Il ruolo sussidiario del sapere tecnico rispetto al sapere comune è immagine del ruolo sussidiario che l’amministrazione regionale avrebbe dovuto e dovrebbe svolgere rispetto ai contesti territoriali della Sardegna, intesi come comunità ed amministrazioni locali, ruolo sussidiario auspicato e riconosciuto dalla Legge 45/89 attraverso le competenze assegnate alla Regione. Il fallimento del processo di piano si riconosce nel fatto che queste competenze non sono state esercitate, quindi la definizione dei quadri ambientali basati su sistemi di UPA non si è sviluppata come processo aperto. I contesti locali hanno giocato un ruolo passivo, la cui inerzia ha condotto ad esiti assolutamente inadeguati rispetto alle aspettative delle comunità in termini di qualità della vita urbana e di sviluppo locale. I quadri ambientali non hanno espresso la sintesi feconda tra sapere tecnico e sapere comune che li avrebbe dovuti caratterizzare, e si sono rivelati strumenti astratti ed inutilizzabili.

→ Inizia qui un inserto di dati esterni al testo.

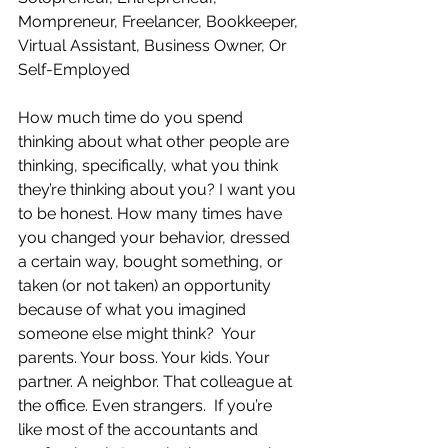
Mompreneur, Freelancer, Bookkeeper, 
Virtual Assistant, Business Owner, Or 
Self-Employed
How much time do you spend 
thinking about what other people are 
thinking, specifically, what you think 
they’re thinking about you? I want you 
to be honest. How many times have 
you changed your behavior, dressed 
a certain way, bought something, or 
taken (or not taken) an opportunity 
because of what you imagined 
someone else might think?  Your 
parents. Your boss. Your kids. Your 
partner. A neighbor. That colleague at 
the office. Even strangers.  If you’re 
like most of the accountants and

Va posto in evidenza, inoltre, che gli studi di base realizzati per la definizione dei PTP della Sardegna costituiscono un patrimonio notevole le cui potenzialità ancora aspettano di essere riconosciute ed utilizzate pienamente, in quadri ambientali coerenti e confrontabili in un sistema informativo territoriale regionale.  Il fatto che questo sistema informativo territoriale regionale non sia stato ancora realizzato, e che la NLUR ne sancisca la necessità (art. 11 della NLUR), nonostante il notevole patrimonio di dati disponibile, e che ad oggi non esista un sistema informativo geografico regionale – la qual cosa evidenzia, anche, il rischio incombente della dispersione delle informazioni finora accumulate – è sintomatico del fallimento dei PTP della Sardegna e della poca fiducia nella sua efficacia, anche potenziale, da parte dell’amministrazione regionale.


 
[1] Maciocco e Tagliagambe (1997, p. 271) notano che “I «mondi possibili» rappresentano aspirazioni, speranze, desideri di modificazione delle realtà e incidono sulla percezione dello spazio, la forma urbana è l’esito di un’attività percettiva orientata da uno sfondo di credenze. Ma non tutti i «mondi possibili» si avverano, solo quelli a partire dalla realtà, che è quindi condizionante per la costruzione di nuovi mondi insediativi.  Il progetto dell’insediamento umano, in quanto esso stesso «progetto ambientale», non può che procedere dalla realtà, entro uno sfondo, che viene interpretato e disvelato attraverso il confronto del sapere disciplinare -e dei differenti saperi che vi interagiscono – con il sapere comune degli uomini che abitano un territorio”.